(CHICAGO) - What effect will Tuesday’s midterm elections have on US-Israel relations?
Let us count the ways, starting with the impact of the 1964 Civil Rights Act on American college and university campuses.
A new and much more conservative Congress will bring us changes we don’t want to believe in. A recent news release from the Zionist Organization of America (ZOA) offers a clue on what we can expect.
Morton Klein, ZOA’s director (pictured above), was downright giddy over what he terms a major victory in his six year fight to expand the US Civil Rights anti-bullying provision.
What prompted Klein’s giddiness was a statement issued this week by US Secretary of Education Arne Duncan, who announced that Title VI of the Civil Rights Act now includes new guidelines that will bring increased protection for disabled and LGBT students from bullying and discrimination.
Klein’s ZOA organization may also be concerned with other groups affected by the new provisions, but to ZOA the real benefit comes to the state of Israel.
The ZOA descrubes itself as the oldest and one of the largest pro-Israel organization in the US. Just how pro-Israel is ZOA is evident from the line up of speakers at the group’s Annual Louis B. Brandeis Award Dinner, October 29.

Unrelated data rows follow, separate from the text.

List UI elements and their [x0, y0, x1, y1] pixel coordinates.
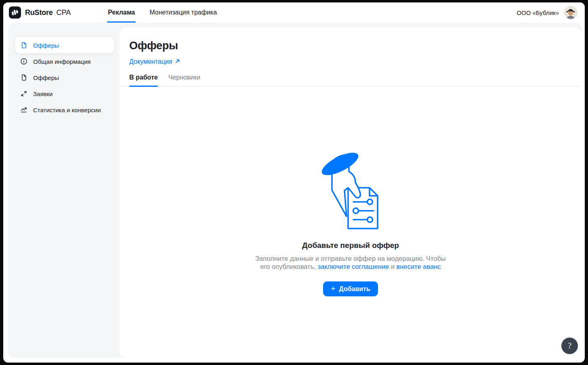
help-button[interactable]: ?	[561, 338, 578, 354]
topnav-ads-tab[interactable]: Реклама	[108, 2, 135, 23]
agreement-link[interactable]: заключите соглашение	[317, 263, 389, 270]
trend-icon	[20, 106, 28, 114]
advance-link[interactable]: внесите аванс	[397, 263, 441, 270]
file-icon	[20, 41, 28, 49]
documentation-link-label: Документация	[129, 58, 172, 65]
plus-icon: +	[331, 285, 335, 292]
file-icon	[20, 73, 28, 82]
page-title: Офферы	[129, 40, 572, 52]
sidebar-item-statistics[interactable]: Статистика и конверсии	[15, 102, 114, 118]
brand-name: RuStore	[25, 8, 53, 17]
account-name: ООО «Бублик»	[517, 9, 559, 16]
sidebar-item-offers[interactable]: Офферы	[15, 69, 114, 86]
offers-tabs: В работе Черновики	[120, 74, 582, 87]
hand-with-offer-illustration	[320, 151, 381, 232]
tab-drafts[interactable]: Черновики	[168, 74, 201, 86]
sidebar-item-general-info[interactable]: Общая информация	[15, 53, 114, 69]
add-offer-button-label: Добавить	[339, 285, 370, 293]
top-navigation: Реклама Монетизация трафика	[108, 2, 217, 23]
documentation-link[interactable]: Документация	[129, 58, 180, 65]
page-header: Офферы Документация	[120, 27, 582, 65]
external-link-arrow-icon	[175, 58, 180, 65]
content-card: Офферы Документация В работе Черновики	[120, 27, 582, 358]
empty-state: Добавьте первый оффер Заполните данные и…	[120, 87, 582, 358]
app-body: Офферы Общая информация	[8, 23, 582, 358]
topnav-traffic-monetization-tab[interactable]: Монетизация трафика	[149, 2, 217, 23]
tab-in-progress[interactable]: В работе	[129, 74, 158, 86]
sidebar-item-requests[interactable]: Заявки	[15, 86, 114, 102]
sidebar-item-label: Офферы	[33, 74, 59, 81]
add-offer-button[interactable]: + Добавить	[323, 281, 378, 296]
app-window: RuStore CPA Реклама Монетизация трафика …	[3, 2, 585, 363]
expand-icon	[20, 90, 28, 98]
sidebar-item-label: Статистика и конверсии	[33, 107, 101, 113]
rustore-logo-icon	[9, 6, 21, 19]
brand-suffix: CPA	[57, 8, 71, 17]
topbar: RuStore CPA Реклама Монетизация трафика …	[3, 2, 585, 23]
sidebar-item-label: Заявки	[33, 90, 52, 97]
brand[interactable]: RuStore CPA	[9, 6, 71, 19]
empty-state-title: Добавьте первый оффер	[302, 241, 399, 250]
sidebar: Офферы Общая информация	[8, 23, 120, 358]
empty-state-description: Заполните данные и отправьте оффер на мо…	[254, 254, 447, 271]
sidebar-item-label: Офферы	[33, 42, 59, 49]
info-icon	[20, 57, 28, 65]
avatar[interactable]	[564, 6, 578, 19]
description-text: и	[389, 263, 396, 270]
sidebar-item-label: Общая информация	[33, 58, 91, 65]
sidebar-item-offers-active[interactable]: Офферы	[15, 37, 114, 53]
account-menu[interactable]: ООО «Бублик»	[517, 6, 578, 19]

Keynoters were William Kristol, founding editor of the Weekly Standard, regular Fox TV panelist and co-founder of the Emergency Committee for Israel, and Gary Bauer, co-founder of Christians United for Israel and president of American Values. Special remarks at the dinner were delivered by Deputy Speaker of the Israeli Knesset, Danny Danon.
Just how will tougher provisions in the Civil Rights Act fit Klein’s prime mission to push his Zionist agenda?
In Secretary Arnie Duncan’s announcement, along with protection for LGBT and disabled students, there is now an added category of students who gain protection under Title VI: Members of any religious group that has “shared ethnic characteristics”.
Eyal Mazor warns in a posting on the Jewish Voices for Peace blog, Muzzle Watch, that Title VI’s addition of ”shared ethnic characteristics” should be a concern to anyone concerned about, or working to preserve, the right of students to organize for peace and justice in Palestine and Israel on American campuses.